The Liberal Democrats, who are the only major party to commit to the policy ahead of next year’s election, plan to put the issue at the heart of their campaign in the so-called Blue Wall of Tory-held seats in southern England.

A Lib Dem source said: “If the Conservative Party follow through with yet another U-turn on the triple lock, the Blue Wall could crumble in much the same way that the traditional Labour heartlands fell at the last election.

“Our leaflets and our campaigners will be putting this issue front and centre.

“It will become a campaign-defining issue and one that we will not stop reminding people of.”

It comes as the Daily Express petition with the Silver Voices campaign group calling for the full triple lock increase in April 2024 is nearing 300,000 signatures.

Under the triple lock, the state pension usually rises each April by whichever is highest out of inflation, wages or 2.5 per cent.

Office for National Statistics (ONS) figures released on Wednesday showed that Consumer Prices Index (CPI) inflation was at 6.7 per cent last month.
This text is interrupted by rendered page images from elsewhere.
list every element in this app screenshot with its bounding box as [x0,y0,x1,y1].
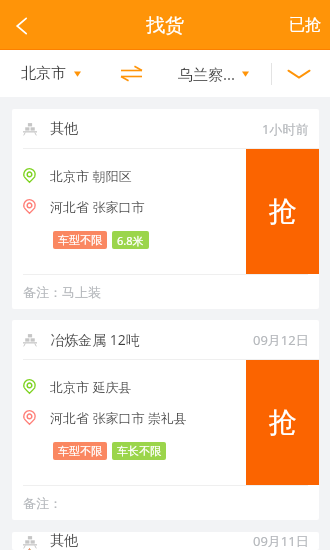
staticText: 冶炼金属 12吨 [50,330,140,349]
staticText: 6.8米 [117,233,144,248]
button[interactable]: 乌兰察... [151,50,271,97]
staticText: 其他 [50,120,78,138]
staticText: 河北省 张家口市 崇礼县 [50,409,187,425]
staticText: 已抢 [289,15,321,35]
staticText: 找货 [146,14,184,38]
button[interactable]: 已抢 [289,0,330,50]
staticText: 1小时前 [262,120,309,138]
staticText: 车长不限 [117,444,161,458]
button[interactable]: 其他 [12,532,319,550]
button[interactable]: 抢 [246,360,319,485]
button[interactable]: 返回 [0,0,44,50]
button[interactable]: 交换起终点 [111,50,151,97]
button[interactable]: 展开筛选 [272,50,330,97]
staticText: 抢 [269,194,297,229]
staticText: 抢 [269,405,297,440]
staticText: 北京市 朝阳区 [50,167,132,183]
staticText: 乌兰察... [178,64,236,84]
staticText: 车型不限 [58,444,102,458]
staticText: 车型不限 [58,233,102,247]
button[interactable]: 北京市 [0,50,111,97]
staticText: 备注： [23,495,62,511]
staticText: 09月12日 [253,331,309,349]
button[interactable]: 抢 [246,149,319,274]
button[interactable]: 其他 [12,109,319,309]
staticText: 其他 [50,532,78,550]
staticText: 备注：马上装 [23,284,101,300]
staticText: 北京市 [21,64,66,83]
button[interactable]: 冶炼金属 12吨 [12,320,319,520]
staticText: 北京市 延庆县 [50,378,132,394]
staticText: 河北省 张家口市 [50,198,145,214]
staticText: 09月11日 [253,532,309,550]
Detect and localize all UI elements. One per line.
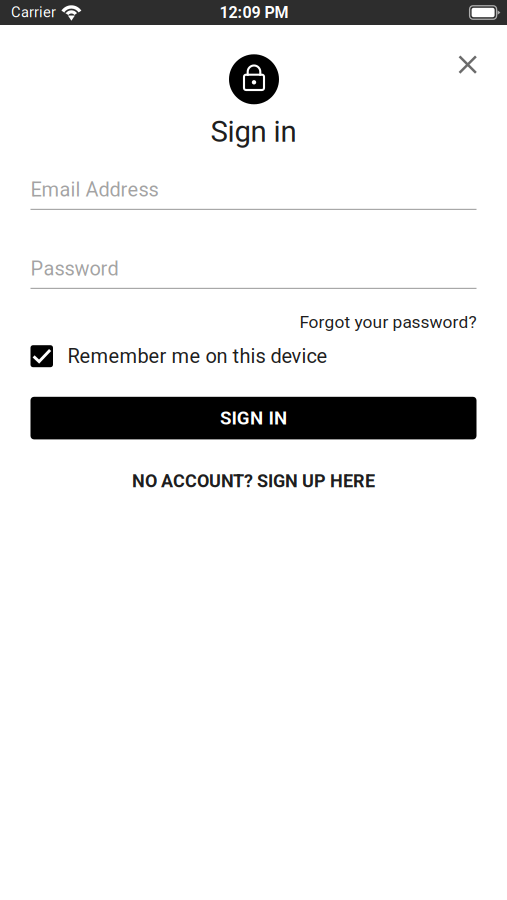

But wages have gone up at a higher rate, with a figure of 8.5 percent expected to be used to calculate the state pension rise.

Earlier this week, Downing Street refused to guarantee that the triple lock would be based on earnings including bonuses.

The state pension was uprated by inflation of 3.1 per cent rather than wages in 2022 due to concerns the Covid pandemic had distorted earnings growth.

According to the analysis, if payments are increased by 7.8 percent rather than 8.5 percent in 2024 pensioners could miss out on £7 billion overall due to both cuts.

Joanna Elson, chief executive of the Independent Age charity, said: “Any reduction in the state pension is a reduction the 2.1 million older people living in financial hardship today cannot afford.

“People already tell us they don’t have enough money to pay their bills. It would also disadvantage future generations who will have less to live on when they get older.”

A Department for Work and Pensions spokesperson said: “The Government is committed to the triple lock.

“As is the usual process, the Secretary of State will conduct his statutory annual review of benefits and state pensions using the most recent data available.”